::: Material supplied
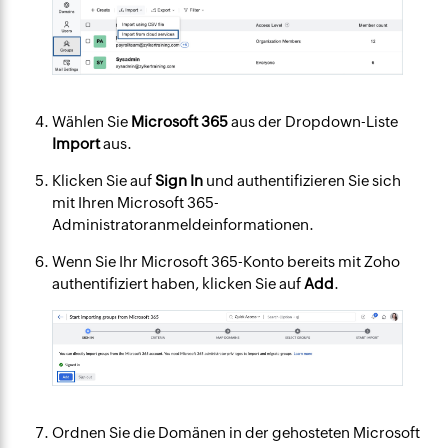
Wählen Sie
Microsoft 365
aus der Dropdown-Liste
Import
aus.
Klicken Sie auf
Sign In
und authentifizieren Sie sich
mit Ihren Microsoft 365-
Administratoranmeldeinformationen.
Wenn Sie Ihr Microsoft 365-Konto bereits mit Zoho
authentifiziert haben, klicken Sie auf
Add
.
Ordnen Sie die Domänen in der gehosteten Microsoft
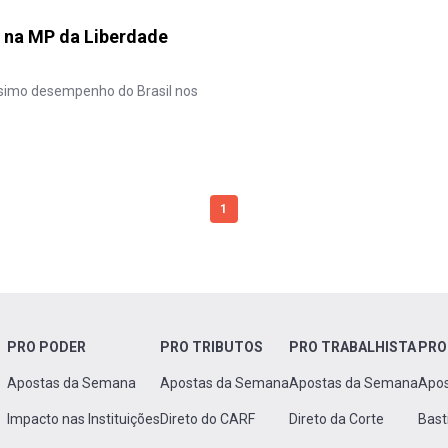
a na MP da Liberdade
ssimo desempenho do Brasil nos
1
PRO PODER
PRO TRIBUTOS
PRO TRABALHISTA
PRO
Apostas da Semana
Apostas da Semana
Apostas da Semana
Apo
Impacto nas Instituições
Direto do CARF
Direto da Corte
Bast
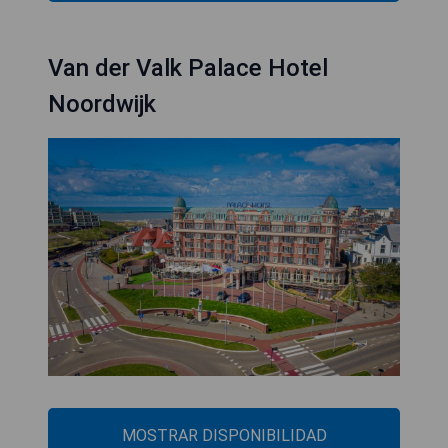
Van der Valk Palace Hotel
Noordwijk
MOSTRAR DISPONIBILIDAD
::::::
::: Material supplied
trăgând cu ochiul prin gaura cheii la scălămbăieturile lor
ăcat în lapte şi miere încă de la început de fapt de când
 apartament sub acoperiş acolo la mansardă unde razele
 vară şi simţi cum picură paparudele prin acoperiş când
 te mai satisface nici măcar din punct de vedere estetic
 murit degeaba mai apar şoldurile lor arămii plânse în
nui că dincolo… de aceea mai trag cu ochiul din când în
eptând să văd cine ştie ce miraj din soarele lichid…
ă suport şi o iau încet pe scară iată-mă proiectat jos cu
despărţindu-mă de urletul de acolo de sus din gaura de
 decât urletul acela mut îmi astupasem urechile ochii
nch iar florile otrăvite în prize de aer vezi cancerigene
::::::
::: Material supplied
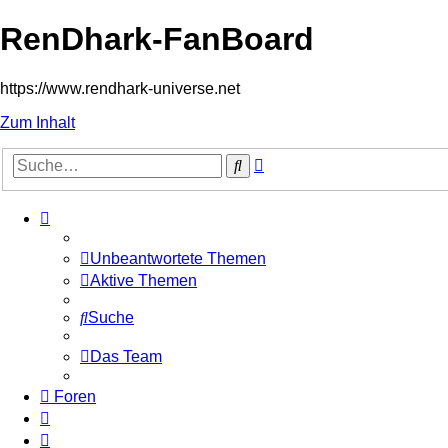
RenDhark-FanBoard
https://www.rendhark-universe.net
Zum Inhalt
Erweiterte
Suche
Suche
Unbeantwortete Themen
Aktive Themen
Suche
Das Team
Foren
::::::
:: Required work ::
Check each line of the listing for "acolo", and copy the ones that hold it.

:: Answer to the problem ::
 apartament sub acoperiş acolo la mansardă unde razele
despărţindu-mă de urletul de acolo de sus din gaura de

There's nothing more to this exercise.